▶ **WORK TASK**
What is printed must match, line for line, the records from their first line through the line containing "ur Brand with Customized Shop", with pictures left out.

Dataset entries
↓↓↓
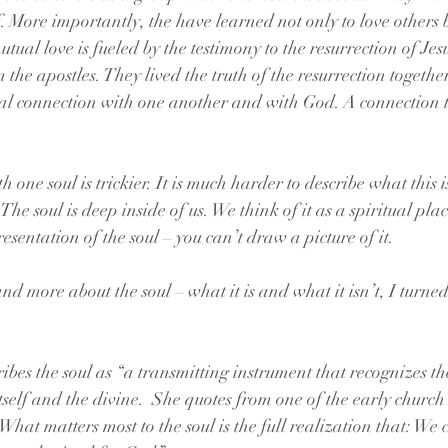
 More importantly, the have learned not only to love others 
utual love is fueled by the testimony to the resurrection of Jes
 the apostles. They lived the truth of the resurrection together
l connection with one another and with God. A connection 
one soul is trickier. It is much harder to describe what this is 
he soul is deep inside of us. We think of it as a spiritual pla
resentation of the soul – you can’t draw a picture of it.
nd more about the soul – what it is and what it isn’t, I turned
ibes the soul as “a transmitting instrument that recognizes 
tself and the divine.  She quotes from one of the early church
What matters most to the soul is the full realization that: W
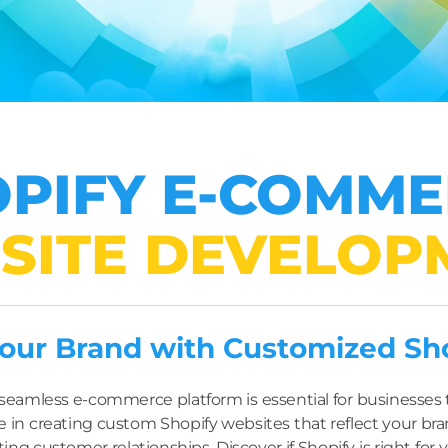
PIFY E-COMM
SITE DEVELOP
ur Brand with Customized Shop
 a seamless e-commerce platform is essential for businesse
e in creating custom Shopify websites that reflect your bran
ting customer relationships. Discover if Shopify is right for 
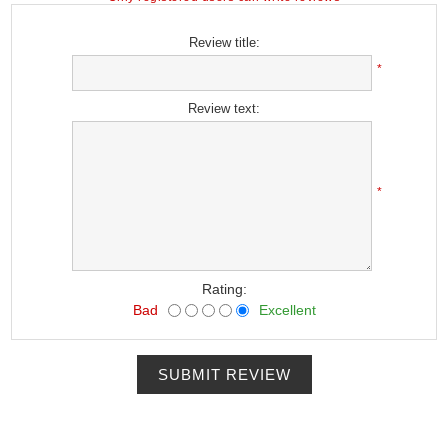
Review title:
*
Review text:
*
Rating:
Bad
Excellent
SUBMIT REVIEW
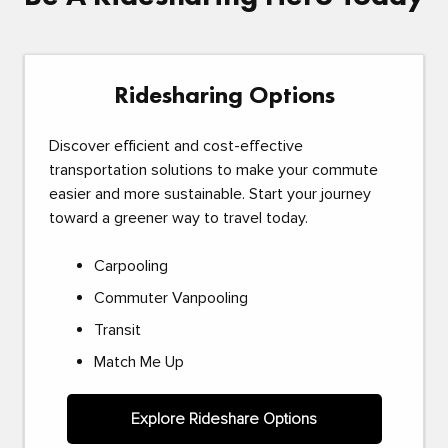
Ridesharing Options
Discover efficient and cost-effective
transportation solutions to make your commute
easier and more sustainable. Start your journey
toward a greener way to travel today.
Carpooling
Commuter Vanpooling
Transit
Match Me Up
Explore Rideshare Options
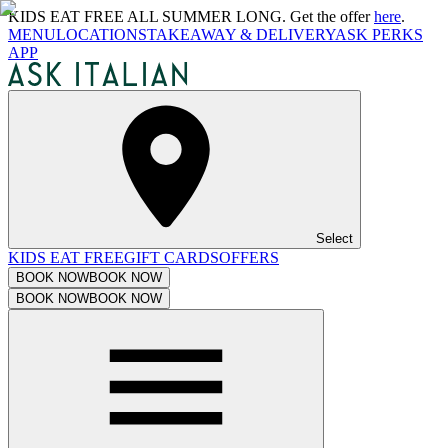
KIDS EAT FREE ALL SUMMER LONG. Get the offer
here
.
MENU
LOCATIONS
TAKEAWAY & DELIVERY
ASK PERKS
APP
Select
KIDS EAT FREE
GIFT CARDS
OFFERS
BOOK NOW
BOOK NOW
BOOK NOW
BOOK NOW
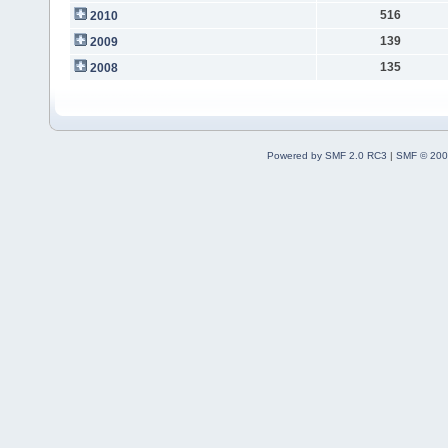
516
2010
139
2009
135
2008
Powered by SMF 2.0 RC3
|
SMF © 200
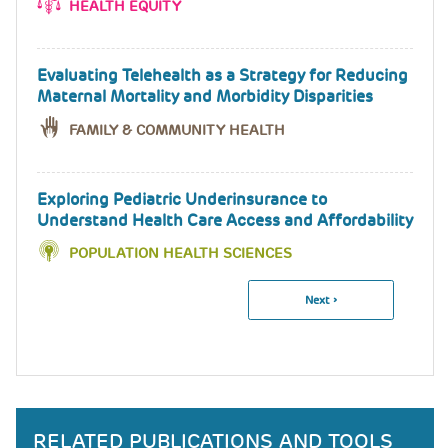
HEALTH EQUITY
Evaluating Telehealth as a Strategy for Reducing
Maternal Mortality and Morbidity Disparities
FAMILY & COMMUNITY HEALTH
Exploring Pediatric Underinsurance to
Understand Health Care Access and Affordability
POPULATION HEALTH SCIENCES
Next
Next ›
Pagination
Page
RELATED PUBLICATIONS AND TOOLS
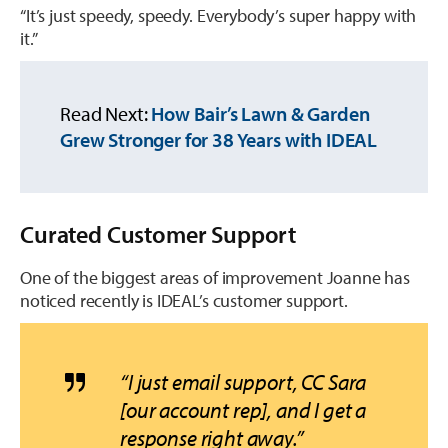
“It’s just speedy, speedy. Everybody’s super happy with
it.”
Read Next:
How Bair’s Lawn & Garden
Grew Stronger for 38 Years with IDEAL
Curated Customer Support
One of the biggest areas of improvement Joanne has
noticed recently is IDEAL’s
customer support.
“I just email support, CC Sara
[our account rep], and I get a
response right away.”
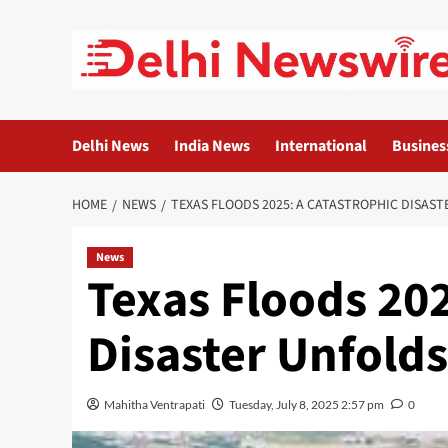
Skip
to
content
Delhi News
India News
International
Busines
HOME
NEWS
TEXAS FLOODS 2025: A CATASTROPHIC DISAS
News
Texas Floods 202
Disaster Unfolds
Mahitha Ventrapati
Tuesday, July 8, 2025 2:57 pm
0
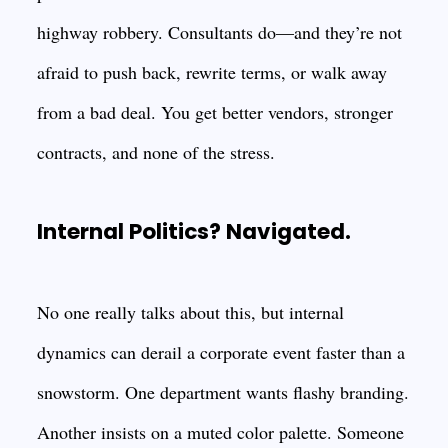
highway robbery. Consultants do—and they’re not
afraid to push back, rewrite terms, or walk away
from a bad deal. You get better vendors, stronger
contracts, and none of the stress.
Internal Politics? Navigated.
No one really talks about this, but internal
dynamics can derail a corporate event faster than a
snowstorm. One department wants flashy branding.
Another insists on a muted color palette. Someone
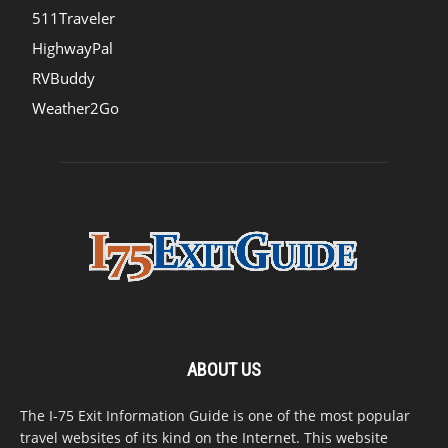
511Traveler
HighwayPal
RVBuddy
Weather2Go
ABOUT US
The I-75 Exit Information Guide is one of the most popular
travel websites of its kind on the Internet. This website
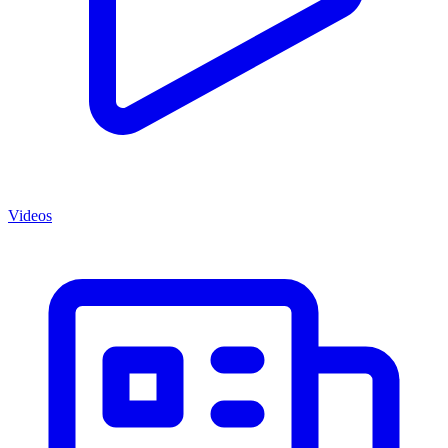
Videos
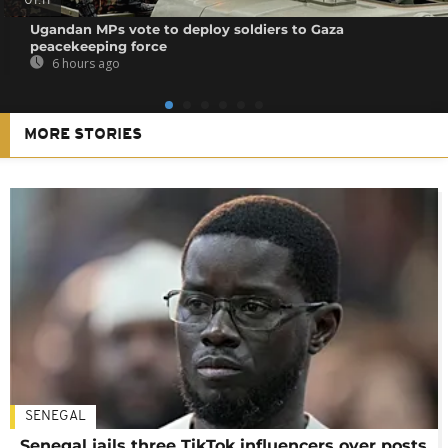
01:11
Ugandan MPs vote to deploy soldiers to Gaza
peacekeeping force
6 hours ago
MORE STORIES
SENEGAL
Senegal jails three TikTok influencers over posts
↑↑↑
▶ **FINISHED TASK**
 More importantly, the have learned not only to love others 
utual love is fueled by the testimony to the resurrection of Jes
 the apostles. They lived the truth of the resurrection together
l connection with one another and with God. A connection 
one soul is trickier. It is much harder to describe what this is 
he soul is deep inside of us. We think of it as a spiritual pla
resentation of the soul – you can’t draw a picture of it.
nd more about the soul – what it is and what it isn’t, I turned
ibes the soul as “a transmitting instrument that recognizes 
tself and the divine.  She quotes from one of the early church
What matters most to the soul is the full realization that: W
PIFY E-COMM
SITE DEVELOP
ur Brand with Customized Shop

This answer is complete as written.